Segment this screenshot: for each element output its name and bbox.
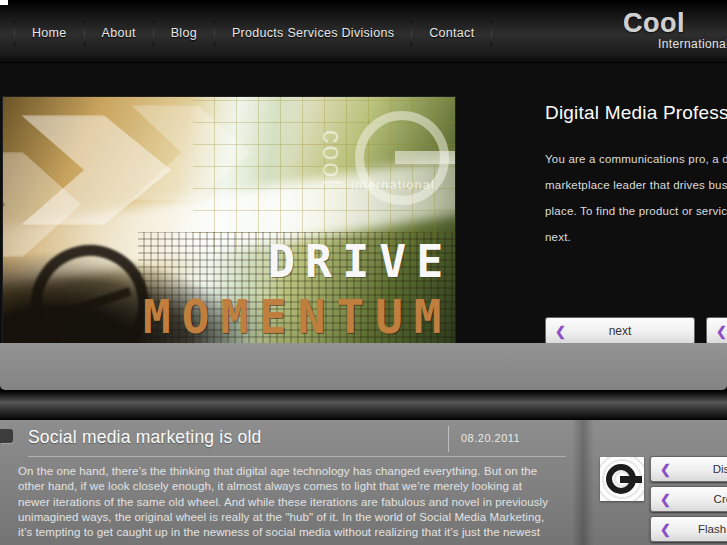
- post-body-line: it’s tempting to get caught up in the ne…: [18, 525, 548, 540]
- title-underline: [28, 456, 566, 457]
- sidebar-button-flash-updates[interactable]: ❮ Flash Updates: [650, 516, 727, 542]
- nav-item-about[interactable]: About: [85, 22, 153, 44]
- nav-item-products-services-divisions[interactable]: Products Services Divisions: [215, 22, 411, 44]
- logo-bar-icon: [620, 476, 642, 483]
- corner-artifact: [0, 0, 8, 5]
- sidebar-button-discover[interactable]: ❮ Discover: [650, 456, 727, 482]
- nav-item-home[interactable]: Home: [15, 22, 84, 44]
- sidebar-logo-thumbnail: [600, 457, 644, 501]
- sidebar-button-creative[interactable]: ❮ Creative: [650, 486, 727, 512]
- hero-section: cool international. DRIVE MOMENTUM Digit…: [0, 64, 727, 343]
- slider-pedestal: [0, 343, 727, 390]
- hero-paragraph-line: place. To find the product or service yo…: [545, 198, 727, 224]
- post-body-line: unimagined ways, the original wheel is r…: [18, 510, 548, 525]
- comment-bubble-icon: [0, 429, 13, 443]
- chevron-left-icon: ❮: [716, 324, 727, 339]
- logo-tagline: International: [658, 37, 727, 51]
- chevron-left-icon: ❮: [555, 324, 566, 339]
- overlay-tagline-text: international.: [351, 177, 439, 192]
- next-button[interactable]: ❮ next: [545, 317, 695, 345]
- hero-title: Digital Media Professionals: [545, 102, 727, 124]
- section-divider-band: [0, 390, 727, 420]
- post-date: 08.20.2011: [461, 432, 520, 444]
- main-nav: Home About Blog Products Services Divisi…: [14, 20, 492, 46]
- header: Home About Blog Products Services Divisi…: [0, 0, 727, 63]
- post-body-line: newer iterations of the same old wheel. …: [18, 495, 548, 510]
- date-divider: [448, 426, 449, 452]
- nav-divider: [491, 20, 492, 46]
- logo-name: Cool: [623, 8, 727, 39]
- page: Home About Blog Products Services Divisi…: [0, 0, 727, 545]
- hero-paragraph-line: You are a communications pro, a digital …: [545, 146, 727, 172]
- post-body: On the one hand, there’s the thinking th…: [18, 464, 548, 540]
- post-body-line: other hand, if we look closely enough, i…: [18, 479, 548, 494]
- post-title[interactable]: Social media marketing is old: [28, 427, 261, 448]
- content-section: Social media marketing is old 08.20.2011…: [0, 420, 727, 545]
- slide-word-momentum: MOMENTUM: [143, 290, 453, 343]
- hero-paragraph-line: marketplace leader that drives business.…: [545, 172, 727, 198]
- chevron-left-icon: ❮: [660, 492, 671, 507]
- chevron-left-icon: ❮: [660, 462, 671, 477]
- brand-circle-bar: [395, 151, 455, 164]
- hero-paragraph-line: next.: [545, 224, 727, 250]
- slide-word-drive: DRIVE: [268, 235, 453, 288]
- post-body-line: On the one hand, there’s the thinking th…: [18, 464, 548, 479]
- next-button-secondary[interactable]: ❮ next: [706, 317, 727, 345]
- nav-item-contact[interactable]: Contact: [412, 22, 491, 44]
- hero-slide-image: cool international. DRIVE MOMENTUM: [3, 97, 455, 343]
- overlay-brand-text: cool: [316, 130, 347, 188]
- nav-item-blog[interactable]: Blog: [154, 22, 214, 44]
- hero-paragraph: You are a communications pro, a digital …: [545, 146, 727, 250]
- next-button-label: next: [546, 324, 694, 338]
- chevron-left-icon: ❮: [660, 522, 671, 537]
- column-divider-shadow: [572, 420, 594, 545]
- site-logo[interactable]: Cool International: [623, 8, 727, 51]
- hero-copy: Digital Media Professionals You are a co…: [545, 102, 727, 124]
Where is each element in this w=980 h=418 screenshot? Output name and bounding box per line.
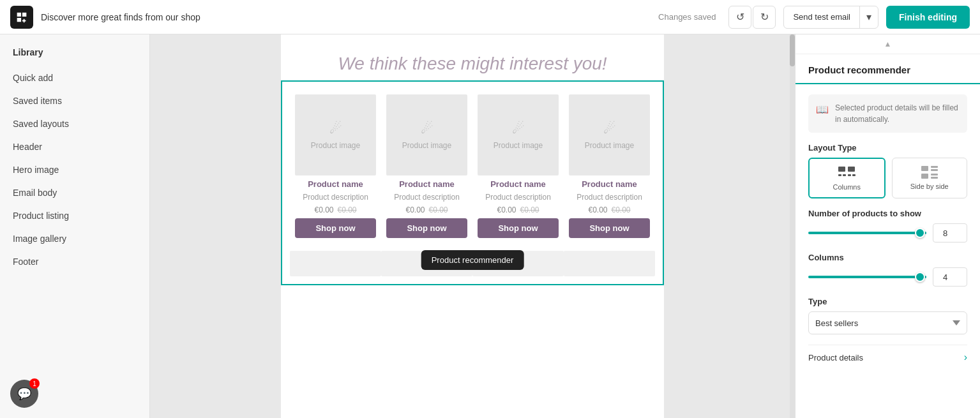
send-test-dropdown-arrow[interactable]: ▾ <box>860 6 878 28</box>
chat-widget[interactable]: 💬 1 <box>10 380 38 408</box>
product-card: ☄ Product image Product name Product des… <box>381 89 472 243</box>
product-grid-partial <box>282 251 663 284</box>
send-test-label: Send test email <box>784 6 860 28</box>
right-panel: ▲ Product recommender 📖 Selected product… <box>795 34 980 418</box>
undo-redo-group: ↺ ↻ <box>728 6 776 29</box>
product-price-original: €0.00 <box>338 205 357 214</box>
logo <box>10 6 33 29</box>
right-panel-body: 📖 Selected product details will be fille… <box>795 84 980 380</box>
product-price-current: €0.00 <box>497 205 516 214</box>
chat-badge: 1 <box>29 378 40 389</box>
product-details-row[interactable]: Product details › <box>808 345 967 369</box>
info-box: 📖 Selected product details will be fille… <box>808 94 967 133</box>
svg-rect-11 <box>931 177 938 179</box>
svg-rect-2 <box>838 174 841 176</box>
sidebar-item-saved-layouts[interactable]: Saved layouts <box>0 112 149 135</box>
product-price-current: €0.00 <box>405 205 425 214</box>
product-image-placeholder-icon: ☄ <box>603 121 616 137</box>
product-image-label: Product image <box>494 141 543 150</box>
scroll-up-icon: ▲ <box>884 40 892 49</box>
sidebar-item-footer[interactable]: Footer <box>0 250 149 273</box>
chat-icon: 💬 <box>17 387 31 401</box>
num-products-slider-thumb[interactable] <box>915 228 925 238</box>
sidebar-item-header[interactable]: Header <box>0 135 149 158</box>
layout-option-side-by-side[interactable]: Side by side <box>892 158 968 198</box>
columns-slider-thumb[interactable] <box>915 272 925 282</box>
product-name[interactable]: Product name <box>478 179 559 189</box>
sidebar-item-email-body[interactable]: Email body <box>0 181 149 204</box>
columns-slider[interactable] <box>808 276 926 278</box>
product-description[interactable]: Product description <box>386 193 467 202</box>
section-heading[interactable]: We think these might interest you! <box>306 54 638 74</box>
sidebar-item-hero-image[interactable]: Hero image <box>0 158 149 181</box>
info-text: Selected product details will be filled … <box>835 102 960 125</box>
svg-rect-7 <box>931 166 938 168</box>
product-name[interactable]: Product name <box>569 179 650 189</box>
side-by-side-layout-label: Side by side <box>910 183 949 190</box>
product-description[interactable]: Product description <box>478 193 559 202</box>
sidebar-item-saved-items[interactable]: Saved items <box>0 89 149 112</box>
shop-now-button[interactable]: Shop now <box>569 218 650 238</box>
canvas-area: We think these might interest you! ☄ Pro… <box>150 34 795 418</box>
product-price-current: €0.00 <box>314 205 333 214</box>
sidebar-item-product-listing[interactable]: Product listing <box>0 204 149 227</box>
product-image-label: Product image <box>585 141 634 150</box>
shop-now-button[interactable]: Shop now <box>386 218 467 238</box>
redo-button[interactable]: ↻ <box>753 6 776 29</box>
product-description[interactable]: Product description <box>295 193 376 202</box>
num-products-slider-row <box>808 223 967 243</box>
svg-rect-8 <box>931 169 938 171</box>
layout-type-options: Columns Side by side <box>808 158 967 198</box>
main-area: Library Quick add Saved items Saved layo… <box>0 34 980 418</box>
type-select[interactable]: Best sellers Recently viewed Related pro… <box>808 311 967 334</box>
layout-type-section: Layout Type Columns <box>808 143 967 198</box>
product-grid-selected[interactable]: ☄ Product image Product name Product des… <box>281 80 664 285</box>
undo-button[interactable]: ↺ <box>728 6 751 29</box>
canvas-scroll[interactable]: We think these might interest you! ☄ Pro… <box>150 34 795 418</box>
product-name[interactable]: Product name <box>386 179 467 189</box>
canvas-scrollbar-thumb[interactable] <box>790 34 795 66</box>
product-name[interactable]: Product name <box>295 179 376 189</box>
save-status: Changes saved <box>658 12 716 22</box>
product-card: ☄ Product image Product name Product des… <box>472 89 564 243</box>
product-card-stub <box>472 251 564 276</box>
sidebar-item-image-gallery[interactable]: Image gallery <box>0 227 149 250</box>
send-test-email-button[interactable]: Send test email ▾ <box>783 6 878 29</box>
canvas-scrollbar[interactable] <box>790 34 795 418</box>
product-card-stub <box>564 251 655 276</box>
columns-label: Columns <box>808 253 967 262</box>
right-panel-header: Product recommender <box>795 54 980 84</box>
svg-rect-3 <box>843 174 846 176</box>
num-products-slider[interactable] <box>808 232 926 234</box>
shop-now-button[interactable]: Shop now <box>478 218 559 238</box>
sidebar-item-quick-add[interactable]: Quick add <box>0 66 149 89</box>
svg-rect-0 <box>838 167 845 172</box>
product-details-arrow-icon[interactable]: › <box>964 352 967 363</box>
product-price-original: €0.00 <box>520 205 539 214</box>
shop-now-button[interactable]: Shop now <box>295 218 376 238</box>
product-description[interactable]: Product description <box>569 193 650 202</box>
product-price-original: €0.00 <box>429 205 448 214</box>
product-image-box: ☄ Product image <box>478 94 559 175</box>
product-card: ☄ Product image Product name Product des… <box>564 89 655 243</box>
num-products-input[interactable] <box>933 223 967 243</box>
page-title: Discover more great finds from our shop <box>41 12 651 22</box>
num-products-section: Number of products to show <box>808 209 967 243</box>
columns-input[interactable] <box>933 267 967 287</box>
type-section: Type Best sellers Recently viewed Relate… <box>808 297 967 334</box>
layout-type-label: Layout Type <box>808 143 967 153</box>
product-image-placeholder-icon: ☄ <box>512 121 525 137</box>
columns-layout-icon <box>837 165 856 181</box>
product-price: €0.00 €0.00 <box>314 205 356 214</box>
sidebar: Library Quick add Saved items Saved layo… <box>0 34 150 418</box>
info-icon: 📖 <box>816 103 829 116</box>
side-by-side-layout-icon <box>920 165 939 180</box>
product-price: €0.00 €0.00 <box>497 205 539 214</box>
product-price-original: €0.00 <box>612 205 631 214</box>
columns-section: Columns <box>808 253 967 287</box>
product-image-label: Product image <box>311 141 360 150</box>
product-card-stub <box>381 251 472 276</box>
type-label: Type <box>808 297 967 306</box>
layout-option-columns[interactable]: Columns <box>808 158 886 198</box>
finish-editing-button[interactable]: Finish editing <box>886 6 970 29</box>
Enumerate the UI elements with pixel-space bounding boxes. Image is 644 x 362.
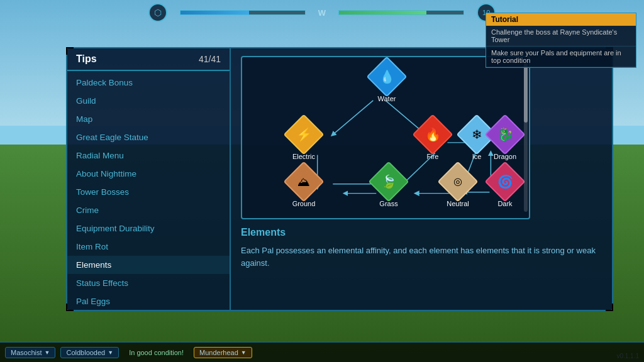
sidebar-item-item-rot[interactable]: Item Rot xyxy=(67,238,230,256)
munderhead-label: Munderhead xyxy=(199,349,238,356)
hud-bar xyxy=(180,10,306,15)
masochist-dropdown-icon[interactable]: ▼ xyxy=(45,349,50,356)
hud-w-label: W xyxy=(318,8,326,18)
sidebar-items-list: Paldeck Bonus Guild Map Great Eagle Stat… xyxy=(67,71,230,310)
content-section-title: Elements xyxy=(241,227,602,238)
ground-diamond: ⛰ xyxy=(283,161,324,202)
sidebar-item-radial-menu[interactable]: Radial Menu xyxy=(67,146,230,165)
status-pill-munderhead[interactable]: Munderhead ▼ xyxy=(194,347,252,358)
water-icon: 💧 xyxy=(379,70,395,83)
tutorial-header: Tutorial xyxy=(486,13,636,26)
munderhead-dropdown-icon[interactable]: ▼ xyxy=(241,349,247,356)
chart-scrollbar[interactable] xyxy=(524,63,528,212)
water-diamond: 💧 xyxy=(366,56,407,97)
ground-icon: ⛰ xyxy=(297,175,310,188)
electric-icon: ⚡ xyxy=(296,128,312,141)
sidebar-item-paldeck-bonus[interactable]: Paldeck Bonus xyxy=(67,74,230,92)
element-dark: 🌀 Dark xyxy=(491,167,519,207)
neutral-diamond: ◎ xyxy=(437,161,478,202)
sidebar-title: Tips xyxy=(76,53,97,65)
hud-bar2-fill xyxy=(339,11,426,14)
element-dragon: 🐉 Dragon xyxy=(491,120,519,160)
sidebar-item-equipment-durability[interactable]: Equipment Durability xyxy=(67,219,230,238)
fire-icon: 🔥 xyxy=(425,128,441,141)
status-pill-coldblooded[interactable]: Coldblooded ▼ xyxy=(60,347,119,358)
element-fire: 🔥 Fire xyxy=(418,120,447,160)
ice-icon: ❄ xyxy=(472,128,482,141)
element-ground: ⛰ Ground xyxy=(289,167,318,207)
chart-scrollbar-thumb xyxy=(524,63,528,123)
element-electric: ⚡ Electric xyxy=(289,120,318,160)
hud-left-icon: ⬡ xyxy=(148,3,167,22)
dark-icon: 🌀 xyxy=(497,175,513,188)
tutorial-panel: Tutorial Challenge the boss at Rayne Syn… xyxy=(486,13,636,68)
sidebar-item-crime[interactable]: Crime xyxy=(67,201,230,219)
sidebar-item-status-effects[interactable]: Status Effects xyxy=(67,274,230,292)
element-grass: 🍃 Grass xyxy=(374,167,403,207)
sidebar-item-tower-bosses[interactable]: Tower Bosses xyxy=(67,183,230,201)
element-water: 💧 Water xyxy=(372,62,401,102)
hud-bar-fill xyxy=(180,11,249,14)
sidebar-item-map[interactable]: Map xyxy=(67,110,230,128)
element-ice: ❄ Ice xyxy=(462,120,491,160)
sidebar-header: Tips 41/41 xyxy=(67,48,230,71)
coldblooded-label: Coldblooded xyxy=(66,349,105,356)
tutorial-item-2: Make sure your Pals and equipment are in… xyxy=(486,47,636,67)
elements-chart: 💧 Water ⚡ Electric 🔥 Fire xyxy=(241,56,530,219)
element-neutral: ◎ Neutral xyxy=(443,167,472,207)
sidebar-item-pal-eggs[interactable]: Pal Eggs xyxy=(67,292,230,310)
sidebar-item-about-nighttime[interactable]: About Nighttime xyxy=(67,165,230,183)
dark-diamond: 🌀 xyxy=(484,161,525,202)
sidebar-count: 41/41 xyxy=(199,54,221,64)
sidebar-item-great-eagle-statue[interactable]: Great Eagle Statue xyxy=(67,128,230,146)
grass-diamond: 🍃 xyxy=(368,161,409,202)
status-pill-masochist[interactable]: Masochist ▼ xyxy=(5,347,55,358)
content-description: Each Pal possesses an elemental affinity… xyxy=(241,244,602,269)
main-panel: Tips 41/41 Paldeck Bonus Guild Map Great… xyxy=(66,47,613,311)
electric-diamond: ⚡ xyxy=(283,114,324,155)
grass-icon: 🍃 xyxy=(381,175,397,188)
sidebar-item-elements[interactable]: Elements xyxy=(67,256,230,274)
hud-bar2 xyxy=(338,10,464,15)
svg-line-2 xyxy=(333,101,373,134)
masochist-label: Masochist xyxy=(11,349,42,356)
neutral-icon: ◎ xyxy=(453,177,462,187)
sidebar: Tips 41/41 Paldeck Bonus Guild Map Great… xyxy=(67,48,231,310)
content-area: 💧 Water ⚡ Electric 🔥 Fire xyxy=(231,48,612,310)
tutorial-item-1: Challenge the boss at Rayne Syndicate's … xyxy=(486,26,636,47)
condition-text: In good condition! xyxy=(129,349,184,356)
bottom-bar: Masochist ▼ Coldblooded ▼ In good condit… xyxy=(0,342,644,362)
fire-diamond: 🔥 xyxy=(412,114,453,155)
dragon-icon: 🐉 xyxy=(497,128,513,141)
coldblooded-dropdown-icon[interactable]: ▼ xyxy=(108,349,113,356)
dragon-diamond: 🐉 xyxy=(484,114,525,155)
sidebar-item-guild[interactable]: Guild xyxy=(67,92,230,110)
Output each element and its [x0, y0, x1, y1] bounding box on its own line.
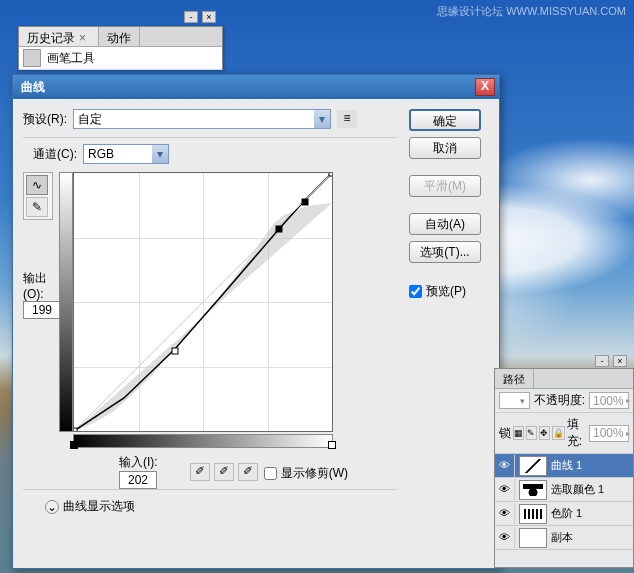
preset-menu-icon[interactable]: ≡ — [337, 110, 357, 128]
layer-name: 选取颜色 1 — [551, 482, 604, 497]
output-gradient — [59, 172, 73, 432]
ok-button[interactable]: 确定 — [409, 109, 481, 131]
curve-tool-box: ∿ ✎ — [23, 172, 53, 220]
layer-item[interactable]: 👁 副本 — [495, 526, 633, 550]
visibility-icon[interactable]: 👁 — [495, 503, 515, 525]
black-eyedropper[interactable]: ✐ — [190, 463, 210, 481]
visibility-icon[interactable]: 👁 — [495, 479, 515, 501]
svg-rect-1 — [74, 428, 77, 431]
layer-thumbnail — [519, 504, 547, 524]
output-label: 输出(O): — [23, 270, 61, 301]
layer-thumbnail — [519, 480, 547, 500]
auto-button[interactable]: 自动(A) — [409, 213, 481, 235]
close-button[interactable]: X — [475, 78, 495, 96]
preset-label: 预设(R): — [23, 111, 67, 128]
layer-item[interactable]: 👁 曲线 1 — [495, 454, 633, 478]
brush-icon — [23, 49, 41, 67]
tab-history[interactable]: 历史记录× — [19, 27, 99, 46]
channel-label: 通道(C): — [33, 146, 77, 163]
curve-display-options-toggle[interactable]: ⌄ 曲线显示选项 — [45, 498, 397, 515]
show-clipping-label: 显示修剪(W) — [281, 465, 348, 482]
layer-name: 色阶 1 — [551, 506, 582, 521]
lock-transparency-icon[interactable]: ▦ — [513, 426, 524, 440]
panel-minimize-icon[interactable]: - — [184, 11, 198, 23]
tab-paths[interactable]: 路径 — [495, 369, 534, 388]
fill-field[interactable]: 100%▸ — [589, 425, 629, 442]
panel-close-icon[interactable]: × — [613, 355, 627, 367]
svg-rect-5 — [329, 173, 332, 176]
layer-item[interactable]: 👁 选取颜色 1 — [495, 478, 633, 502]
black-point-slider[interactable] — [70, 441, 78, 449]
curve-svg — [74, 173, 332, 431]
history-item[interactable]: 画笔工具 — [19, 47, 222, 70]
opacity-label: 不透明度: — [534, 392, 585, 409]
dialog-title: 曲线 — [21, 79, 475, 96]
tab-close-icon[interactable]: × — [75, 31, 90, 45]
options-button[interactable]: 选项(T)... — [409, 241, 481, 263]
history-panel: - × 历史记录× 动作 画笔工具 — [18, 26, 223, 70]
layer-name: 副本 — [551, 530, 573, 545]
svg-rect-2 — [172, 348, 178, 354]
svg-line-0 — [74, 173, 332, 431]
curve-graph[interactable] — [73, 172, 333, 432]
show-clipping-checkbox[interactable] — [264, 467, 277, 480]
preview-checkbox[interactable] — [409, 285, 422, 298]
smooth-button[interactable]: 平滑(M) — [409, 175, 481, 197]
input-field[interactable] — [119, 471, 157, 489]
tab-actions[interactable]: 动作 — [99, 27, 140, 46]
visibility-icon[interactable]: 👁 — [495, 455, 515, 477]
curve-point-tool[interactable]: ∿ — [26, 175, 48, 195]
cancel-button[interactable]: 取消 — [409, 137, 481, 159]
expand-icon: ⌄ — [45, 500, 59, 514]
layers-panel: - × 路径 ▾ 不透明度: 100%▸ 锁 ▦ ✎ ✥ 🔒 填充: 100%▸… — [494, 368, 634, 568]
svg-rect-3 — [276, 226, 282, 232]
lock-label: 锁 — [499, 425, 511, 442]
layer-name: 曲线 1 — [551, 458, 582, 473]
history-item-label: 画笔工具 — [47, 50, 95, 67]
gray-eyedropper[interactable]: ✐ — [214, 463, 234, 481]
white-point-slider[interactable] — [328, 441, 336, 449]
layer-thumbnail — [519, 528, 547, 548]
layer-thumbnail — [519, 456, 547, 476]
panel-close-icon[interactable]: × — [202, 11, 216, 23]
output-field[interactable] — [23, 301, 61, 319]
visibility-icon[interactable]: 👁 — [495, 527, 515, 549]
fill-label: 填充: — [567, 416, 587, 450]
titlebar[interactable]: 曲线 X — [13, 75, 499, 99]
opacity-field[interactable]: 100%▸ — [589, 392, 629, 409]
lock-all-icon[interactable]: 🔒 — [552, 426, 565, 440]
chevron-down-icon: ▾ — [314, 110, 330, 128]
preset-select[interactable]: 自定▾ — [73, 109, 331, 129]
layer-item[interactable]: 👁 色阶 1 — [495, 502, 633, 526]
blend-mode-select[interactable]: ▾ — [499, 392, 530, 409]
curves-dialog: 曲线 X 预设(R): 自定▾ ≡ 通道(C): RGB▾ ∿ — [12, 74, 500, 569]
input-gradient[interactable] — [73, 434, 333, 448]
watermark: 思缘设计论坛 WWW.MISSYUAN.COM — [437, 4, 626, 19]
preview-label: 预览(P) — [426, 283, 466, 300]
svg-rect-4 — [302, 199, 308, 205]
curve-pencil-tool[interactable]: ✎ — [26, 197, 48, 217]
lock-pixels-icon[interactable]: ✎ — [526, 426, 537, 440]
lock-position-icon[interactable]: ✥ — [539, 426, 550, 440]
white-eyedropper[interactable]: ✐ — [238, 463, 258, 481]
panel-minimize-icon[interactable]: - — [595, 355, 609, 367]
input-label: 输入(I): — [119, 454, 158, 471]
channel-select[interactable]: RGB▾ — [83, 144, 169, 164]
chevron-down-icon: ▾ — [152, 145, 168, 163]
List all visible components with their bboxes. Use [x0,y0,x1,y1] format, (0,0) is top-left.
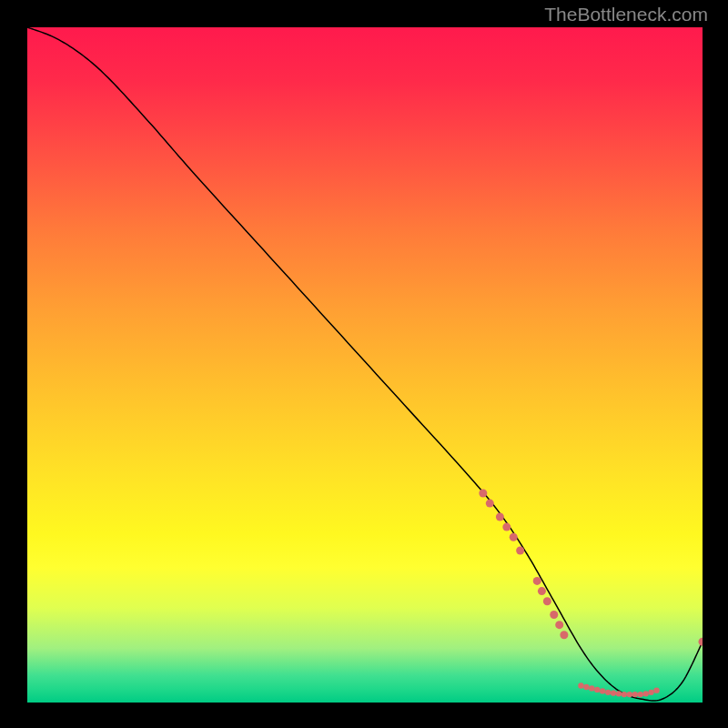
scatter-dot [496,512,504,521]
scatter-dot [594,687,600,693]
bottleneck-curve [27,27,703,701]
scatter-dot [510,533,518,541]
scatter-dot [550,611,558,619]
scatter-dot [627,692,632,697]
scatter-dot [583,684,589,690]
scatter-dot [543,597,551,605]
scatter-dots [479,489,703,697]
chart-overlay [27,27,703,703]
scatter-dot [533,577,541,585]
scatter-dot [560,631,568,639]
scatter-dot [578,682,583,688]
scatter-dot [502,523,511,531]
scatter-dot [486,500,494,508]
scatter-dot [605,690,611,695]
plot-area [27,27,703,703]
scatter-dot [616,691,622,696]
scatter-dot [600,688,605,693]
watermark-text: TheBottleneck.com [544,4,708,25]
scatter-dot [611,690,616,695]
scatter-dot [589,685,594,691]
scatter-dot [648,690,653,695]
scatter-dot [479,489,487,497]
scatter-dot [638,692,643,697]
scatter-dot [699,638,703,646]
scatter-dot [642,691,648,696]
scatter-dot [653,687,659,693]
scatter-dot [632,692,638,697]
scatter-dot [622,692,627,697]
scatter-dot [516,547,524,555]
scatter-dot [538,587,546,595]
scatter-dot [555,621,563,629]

▶ [YOUR TASK]: Take every line from the data above that holds "panel" and copy it out.

▶ [WRITTEN REPLY]:
right-panel: ▲ Product recommender 📖 Selected product… <box>795 34 980 418</box>
right-panel-body: 📖 Selected product details will be fille… <box>795 84 980 380</box>
right-panel-header: Product recommender <box>795 54 980 84</box>
tutorial-panel: Tutorial Challenge the boss at Rayne Syn… xyxy=(486,13,636,68)
main-panel: Tips 41/41 Paldeck Bonus Guild Map Great… xyxy=(66,47,613,311)
panel-minimize-icon[interactable]: - — [184, 11, 198, 23]
panel-close-icon[interactable]: × — [613, 355, 627, 367]
history-panel: - × 历史记录× 动作 画笔工具 — [18, 26, 223, 70]
layers-panel: - × 路径 ▾ 不透明度: 100%▸ 锁 ▦ ✎ ✥ 🔒 填充: 100%▸… — [494, 368, 634, 568]
panel-close-icon[interactable]: × — [202, 11, 216, 23]
panel-minimize-icon[interactable]: - — [595, 355, 609, 367]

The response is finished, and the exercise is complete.